Cliff Ollier summarizes his views on sea ice and sea levels here:
Floating sea ice and the Archimedes principle
http://www.climatescienceinternational.org/index.php?option=com_content&id=312

In Ice shelf break-up and sea level change, Ollier says this:

In a piece in the December 11 issue of NRC/Handelsblad, Rotterdam’s counterpart to the New York Times, Wilco Hazeleger, a senior scientist in the global climate research group at KNMI (the Royal Netherlands Meteorological Institute) wrote: “In the past century the sea level has risen twenty centimetres. There is no evidence for accelerated sea-level rise. It is my opinion that there is no need for drastic measures. … Fortunately, the time rate of climate change is slow compared to the life span of the defense structures along our coast. There is enough time for adaptation.”

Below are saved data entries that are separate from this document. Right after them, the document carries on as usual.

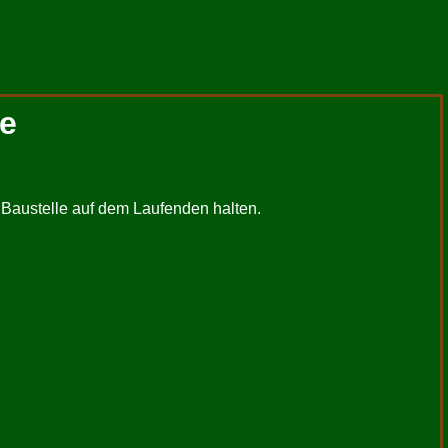
le
r Baustelle auf dem Laufenden halten.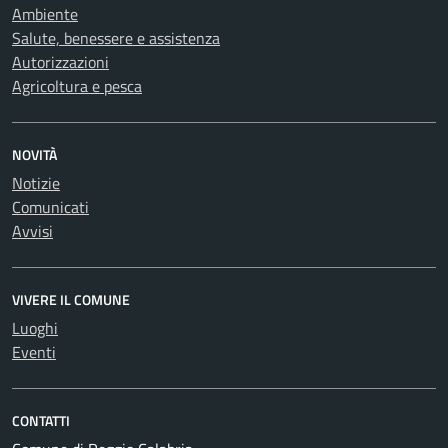
Ambiente
Salute, benessere e assistenza
Autorizzazioni
Agricoltura e pesca
NOVITÀ
Notizie
Comunicati
Avvisi
VIVERE IL COMUNE
Luoghi
Eventi
CONTATTI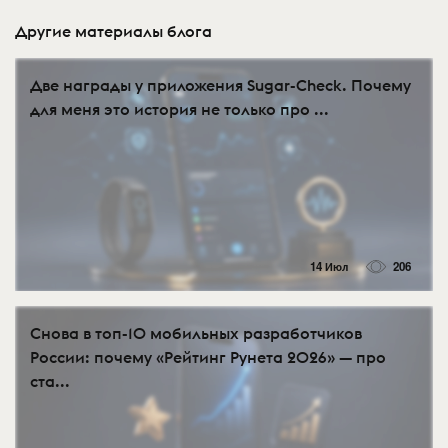
Другие материалы блога
Две награды у приложения Sugar-Check. Почему
для меня это история не только про ...
14 Июл
206
Снова в топ-10 мобильных разработчиков
России: почему «Рейтинг Рунета 2026» — про
ста...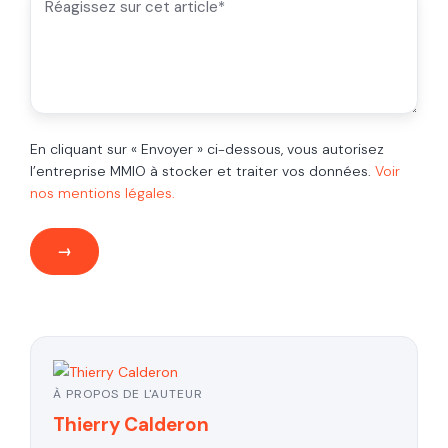
En cliquant sur « Envoyer » ci-dessous, vous autorisez
l’entreprise MMIO à stocker et traiter vos données.
Voir
nos mentions légales.
À PROPOS DE L'AUTEUR
Thierry Calderon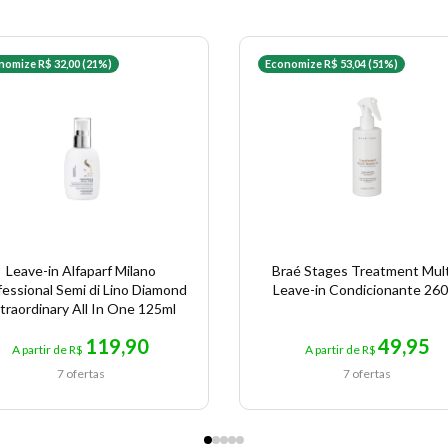
nomize R$ 32,00 (21%)
Economize R$ 53,04 (51%)
Leave-in Alfaparf Milano
Braé Stages Treatment Mult
fessional Semi di Lino Diamond
Leave-in Condicionante 26
traordinary All In One 125ml
119,90
49,95
A partir de R$
A partir de R$
7 ofertas
7 ofertas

It would be much better if our politicians (and some scientists) based their opinions on what we can actually observe about sea level, instead of alarming us with dreams of catastrophic sea level rise based on false models of what might be happening to ice caps. Of course even if we believed sea level is rising, it takes another leap of faith to think it is caused by miniscule increases in atmospheric carbon dioxide caused by human activity.

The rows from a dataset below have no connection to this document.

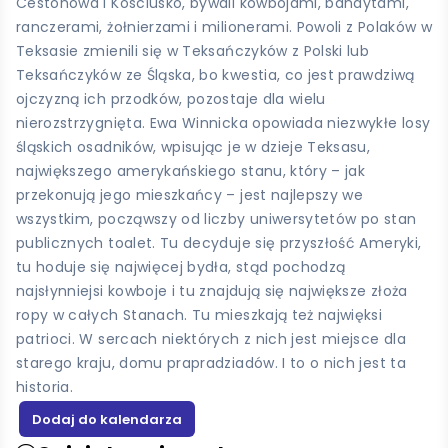
Cestohowa i Kosciusko, bywali kowbojami, bandytami,
ranczerami, żołnierzami i milionerami. Powoli z Polaków w
Teksasie zmienili się w Teksańczyków z Polski lub
Teksańczyków ze Śląska, bo kwestia, co jest prawdziwą
ojczyzną ich przodków, pozostaje dla wielu
nierozstrzygnięta. Ewa Winnicka opowiada niezwykłe losy
śląskich osadników, wpisując je w dzieje Teksasu,
największego amerykańskiego stanu, który – jak
przekonują jego mieszkańcy – jest najlepszy we
wszystkim, począwszy od liczby uniwersytetów po stan
publicznych toalet. Tu decyduje się przyszłość Ameryki,
tu hoduje się najwięcej bydła, stąd pochodzą
najsłynniejsi kowboje i tu znajdują się największe złoża
ropy w całych Stanach. Tu mieszkają też najwięksi
patrioci. W sercach niektórych z nich jest miejsce dla
starego kraju, domu prapradziadów. I to o nich jest ta
historia.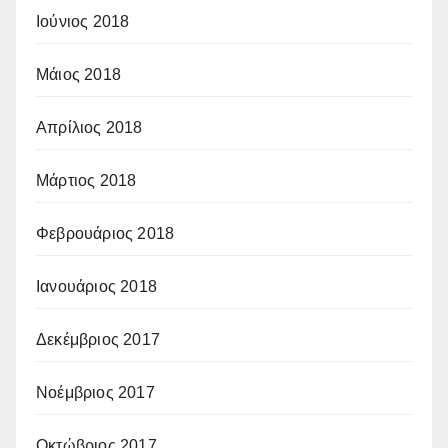
Ιούνιος 2018
Μάιος 2018
Απρίλιος 2018
Μάρτιος 2018
Φεβρουάριος 2018
Ιανουάριος 2018
Δεκέμβριος 2017
Νοέμβριος 2017
Οκτώβριος 2017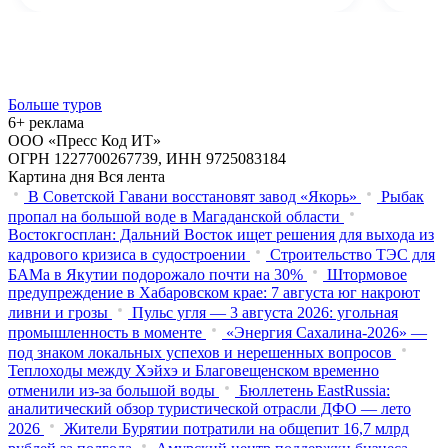
Больше туров
6+ реклама
ООО «Пресс Код ИТ»
ОГРН 1227700267739, ИНН 9725083184
Картина дня
Вся лента
В Советской Гавани восстановят завод «Якорь»
Рыбак
пропал на большой воде в Магаданской области
Востокгосплан: Дальний Восток ищет решения для выхода из
кадрового кризиса в судостроении
Строительство ТЭС для
БАМа в Якутии подорожало почти на 30%
Штормовое
предупреждение в Хабаровском крае: 7 августа юг накроют
ливни и грозы
Пульс угля — 3 августа 2026: угольная
промышленность в моменте
«Энергия Сахалина-2026» —
под знаком локальных успехов и нерешенных вопросов
Теплоходы между Хэйхэ и Благовещенском временно
отменили из-за большой воды
Бюллетень EastRussia:
аналитический обзор туристической отрасли ДФО — лето
2026
Жители Бурятии потратили на общепит 16,7 млрд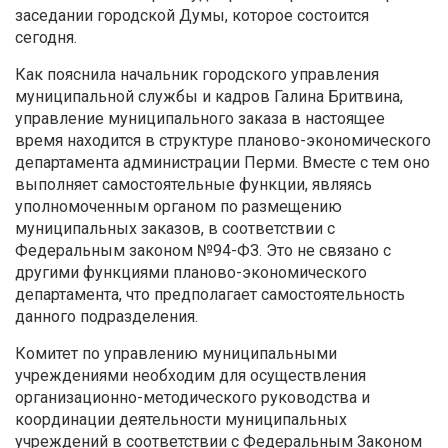
заседании городской Думы, которое состоится
сегодня.
Как пояснила начальник городского управления
муниципальной службы и кадров Галина Бритвина,
управление муниципального заказа в настоящее
время находится в структуре планово-экономического
департамента администрации Перми. Вместе с тем оно
выполняет самостоятельные функции, являясь
уполномоченным органом по размещению
муниципальных заказов, в соответствии с
Федеральным законом №94-ФЗ. Это не связано с
другими функциями планово-экономического
департамента, что предполагает самостоятельность
данного подразделения.
Комитет по управлению муниципальными
учреждениями необходим для осуществления
организационно-методического руководства и
координации деятельности муниципальных
учреждений в соответствии с Федеральным Законом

Parker replied to defenders of consensus climate science in 2013:

It is demonstrated that the IPCC models do not reproduce the natural harmonics as the quasi-60 years cycle and overestimate the effect of the anthropic forcings. The IPCC models are shown compatible with the 1999 Mann hockey stick but unfortunately for the IPCC also incompatible with the recent temperature reconstructions. The global warming and sea level predictions for the 21st century may be consequently equally wrong. The increased heat uptake or the rising temperatures of the oceans or the accelerating seas all have similar lack of sound scientific bases.